Как может быть то, чего не может быть? Разве «дважды два» уже «пять».

* * *

Вот наконец и вторая моя родина, духовная, — нагорный Симбирск. Я не надеялся когда-нибудь его увидеть, потому что не было и не предвиделось никогда повода спуститься так далеко по Волге. Зачем? Я не странствователь, а домосед. Но выпал случай «хорошенько отдохнуть», и фантазия отдыха повлекла меня на Волгу.

Мы, гимназисты младших классов, ни разу не рискнули переплыть на лодке на ту сторону Волги: так широка она в Симбирске. Во время весеннего разлива глаз уже не находит того берега, теряясь на глади вод. Берег чрезвычайно крут: и самый город с его «венцом» (гулянье над Волгою) лежит на плоском плато, которое обрывается к берегу реки. В симбирской гимназии я учился во 2-м и 3-м классе в 1871–1873 учебных годах, в пору директорства там Вишневского, в пору Луповского, Христофорова, Штейнгауэра и Кильдюшевского, из которых некоторые были известны не в одном Симбирске учебниками или литературно. Всякий, взглянув на эти коротенькие годы (1871–1873) и молоденькие классы (2-й и 3-й), усомнится и не поверит, что же я мог тогда видеть, заметить и пережить? Между тем я пережил в них более новое и, главное, более влиятельное, чем в университете или в старших классах гимназии в Нижнем.
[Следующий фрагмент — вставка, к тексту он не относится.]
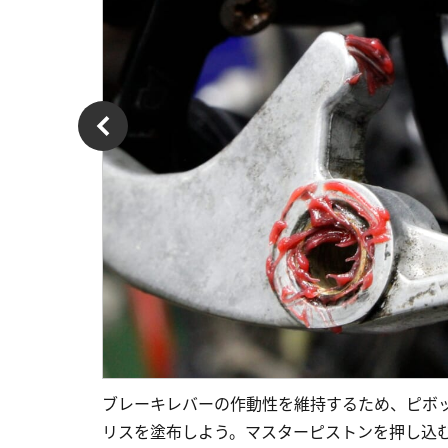
ブレーキレバーの作動性を維持するため、ピボ
リスを塗布しよう。マスターピストンを押し込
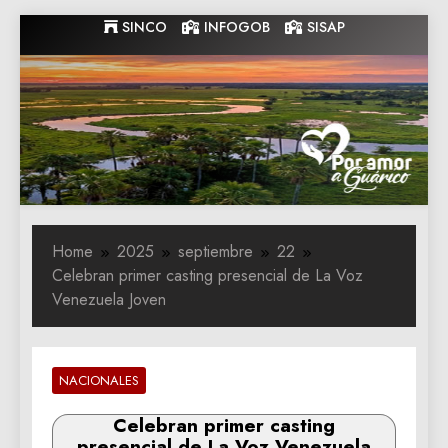
Skip
SINCO
INFOGOB
SISAP
to
content
Gobernacion
Gobernacion de Guarico
de Guarico
Home
2025
septiembre
22
Celebran primer casting presencial de La Voz
Venezuela Joven
NACIONALES
Celebran primer casting
presencial de La Voz Venezuela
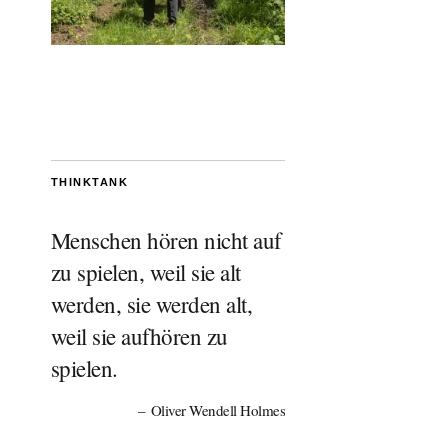
THINKTANK
Menschen hören nicht auf
zu spielen, weil sie alt
werden, sie werden alt,
weil sie aufhören zu
spielen.
Oliver Wendell Holmes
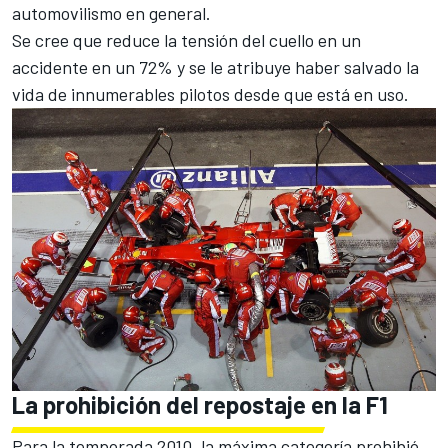
automovilismo en general.
Se cree que reduce la tensión del cuello en un
accidente en un 72% y se le atribuye haber salvado la
vida de innumerables pilotos desde que está en uso.
La prohibición del repostaje en la F1
Para la temporada 2010, la máxima categoría prohibió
Я не только не встречал потом, но и не могу представить себе большего столкновения света и тьмы, чем какое в эти именно годы (и, вероятно, раньше и позднее потом) происходило именно в этой гимназии. Вся гимназия делилась на две половины, не только резко различные, но и совершенно противоположные, тайно и даже явно враждебные, — совершенной тьмы и яркого, протестующего, насмешливого (в сторону тьмы) света. Прямо из «мамашиного гнездышка» (в Костроме) я попал в это резкое разделение и ощутил его не идейно и «для других», а ощутил плечом, кожею и нервами, для «своей персоны», что такое и тьма, что такое и свет. Воистину для меня это было как бы зрелищем творения мира, когда Бог говорит: «вот — добро», «вот — зло». Боже, такая разница пережить это разделение или только сознать его, какое богатство и преимущество физиологического ощущения над идейным, головным, когда копаешься-копаешься и вот докапываешься до «умозаключения».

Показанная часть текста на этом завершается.